テンボスコインの価値を裏付ける純金などを展示する「黄金の館」のイメージ=ハウステンボス提供

 大手旅行会社エイチ・アイ・エス(HIS)やハウステンボス(長崎県佐世保市)を率いる沢田秀雄氏は、ジャスダックに上場する沢田ホールディングス(HD、東京・新宿)という持ち株会社の会長でもあります。その傘下や関連会社には、モンゴルのハーン銀行や外国為替証拠金(FX)取引を手掛ける外為どっとコムなどがあり、沢田氏は金融分野でさらに手を広げる構えです。今回はハウステンボスで実証実験を始める独自の仮想通貨「テンボスコイン」と、それを足がかりにした旅行と金融の融合ビジネスへの挑戦について聞きました。

■モンゴル、キルギス、ミャンマーの銀行に投融資

 7月にキルギスの銀行に出資するため、出張してきました。私が会長を務める沢田HDとして、3カ国目の銀行出資案件です。事業基盤がしっかりしているので、うまくテコ入れすれば、おそらく5年ぐらいでキルギス有数の銀行になると思いますよ。

 キルギスというのは中国と国境を接する中央アジアの小国です。多くの男性がモスクワに出稼ぎに行き、ロシアと経済的なつながりが大きい国ですが、日系企業の投資熱も高まっています。だから現地の人も、日本人をそれほど珍しがらなくなったようですが、それでも「日本から銀行への投資で来たのは初めて」と驚かれました。

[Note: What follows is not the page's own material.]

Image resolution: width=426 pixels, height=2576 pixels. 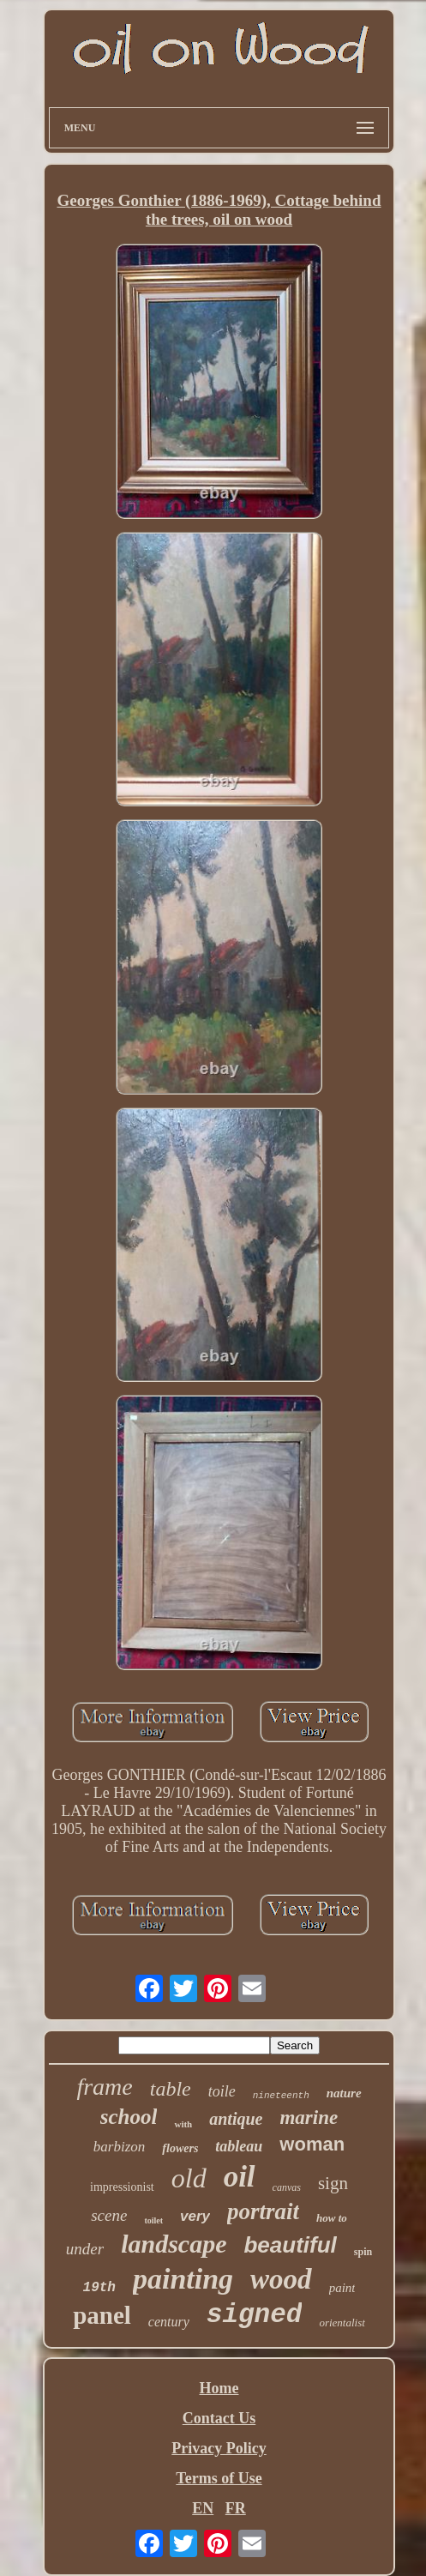 I want to click on barbizon, so click(x=119, y=2147).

沢田ホールディングスが出資するモンゴルのハーン銀行の店舗(ウランバートル市)

 沢田HDはハーン銀行というモンゴル最大の商業銀行の株式の過半を持っているほか、ロシアの民間銀行にも投資しています。ミャンマーの銀行には融資しています。経済成長が著しいミャンマーは人口が5千万人を超えており、これからの成長市場です。キルギスも期待が持てます。

 日本でも(銀行買収を)考えています。インターネットの時代だから、日本ではスマートフォン(スマホ)で全てが完結するようなネット銀行、「スマホ銀行」がほしいですね。HISの本業である旅行と金融業はとても相性がいいんです。旅行はお金が動くからです。